These articles should be merged as Effective dose covers non pharmacology based information on radioactivity and hence deserves its own page. If no one disagrees over the next few days I will remove the merge template. Lethaniol 15:34, 30 November 2006 (UTC)
- "These articles should be merged as Effective dose ... deserves its own page"? Doesn't that mean that it shouldn't be merged? Also, wouldn't it be possibly more helpful to merge EC50 into Effective dose, than Effective dose into here? --PhiJ 13:51, 24 February 2007 (UTC)
I think that some folks may be getting EC50 mixed up with ED-50, which is understandable. The two sound similar, but they are actually quite different concepts. Whereas the EC50 can be derived from a dose-response curve, the ED-50 is really not related to the dose-response curve at all (mathematically speaking).

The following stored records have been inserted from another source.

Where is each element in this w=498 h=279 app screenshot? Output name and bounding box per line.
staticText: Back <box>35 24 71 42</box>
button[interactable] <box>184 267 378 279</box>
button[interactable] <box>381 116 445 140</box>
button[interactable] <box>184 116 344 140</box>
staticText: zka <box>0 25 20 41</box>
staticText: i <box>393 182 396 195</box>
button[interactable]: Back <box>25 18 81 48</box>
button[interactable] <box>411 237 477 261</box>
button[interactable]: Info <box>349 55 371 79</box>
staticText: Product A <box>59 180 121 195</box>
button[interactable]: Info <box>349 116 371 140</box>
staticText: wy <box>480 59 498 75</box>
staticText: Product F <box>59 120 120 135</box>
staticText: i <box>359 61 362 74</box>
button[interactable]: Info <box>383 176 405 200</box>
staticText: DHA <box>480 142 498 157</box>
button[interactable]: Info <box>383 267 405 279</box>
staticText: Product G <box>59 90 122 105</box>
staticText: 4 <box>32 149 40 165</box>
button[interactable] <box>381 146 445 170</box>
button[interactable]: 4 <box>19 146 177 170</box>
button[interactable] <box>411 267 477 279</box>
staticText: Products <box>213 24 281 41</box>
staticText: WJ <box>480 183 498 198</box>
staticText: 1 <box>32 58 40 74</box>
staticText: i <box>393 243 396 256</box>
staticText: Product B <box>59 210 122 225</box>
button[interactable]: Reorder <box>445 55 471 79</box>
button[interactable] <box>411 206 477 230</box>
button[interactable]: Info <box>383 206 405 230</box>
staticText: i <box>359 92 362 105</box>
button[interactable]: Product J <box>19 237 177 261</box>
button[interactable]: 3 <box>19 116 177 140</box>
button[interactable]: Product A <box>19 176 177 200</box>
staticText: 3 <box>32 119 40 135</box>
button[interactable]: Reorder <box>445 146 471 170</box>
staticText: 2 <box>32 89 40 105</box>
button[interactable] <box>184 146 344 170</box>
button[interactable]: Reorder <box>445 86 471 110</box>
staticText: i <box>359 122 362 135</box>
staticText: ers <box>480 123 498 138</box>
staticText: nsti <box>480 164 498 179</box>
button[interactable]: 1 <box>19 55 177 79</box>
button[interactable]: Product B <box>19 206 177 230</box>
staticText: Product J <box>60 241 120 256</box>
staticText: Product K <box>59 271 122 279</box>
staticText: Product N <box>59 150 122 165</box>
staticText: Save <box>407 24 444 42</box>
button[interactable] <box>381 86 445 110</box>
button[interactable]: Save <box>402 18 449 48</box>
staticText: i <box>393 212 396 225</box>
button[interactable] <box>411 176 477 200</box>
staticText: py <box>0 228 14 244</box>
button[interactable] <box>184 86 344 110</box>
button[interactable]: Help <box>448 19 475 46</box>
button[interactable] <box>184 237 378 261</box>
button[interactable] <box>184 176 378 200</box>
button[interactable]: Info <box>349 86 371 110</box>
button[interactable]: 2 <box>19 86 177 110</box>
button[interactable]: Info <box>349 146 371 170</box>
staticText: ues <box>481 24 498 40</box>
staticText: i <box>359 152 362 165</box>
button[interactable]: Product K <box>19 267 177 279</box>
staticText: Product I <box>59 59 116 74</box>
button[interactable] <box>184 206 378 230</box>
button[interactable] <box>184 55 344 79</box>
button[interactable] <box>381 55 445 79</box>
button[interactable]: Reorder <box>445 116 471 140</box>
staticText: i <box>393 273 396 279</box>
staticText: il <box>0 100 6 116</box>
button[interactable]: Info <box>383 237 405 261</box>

I can't see any reason to merge ED-50 with the dose-response article nor has a valid reason been provided in this discussion. I'll go ahead and remove the merge tag. However, given that the EC50 IS derived from the dose-response curve, perhaps merging those two articles would be more sensible. Jay†Litman 18:05, 13 March 2007 (UTC)
Would be nice if somebody covered this as the article suggests that all dose-response curves have thresholds.--Santahul 12:47, 5 January 2007 (UTC)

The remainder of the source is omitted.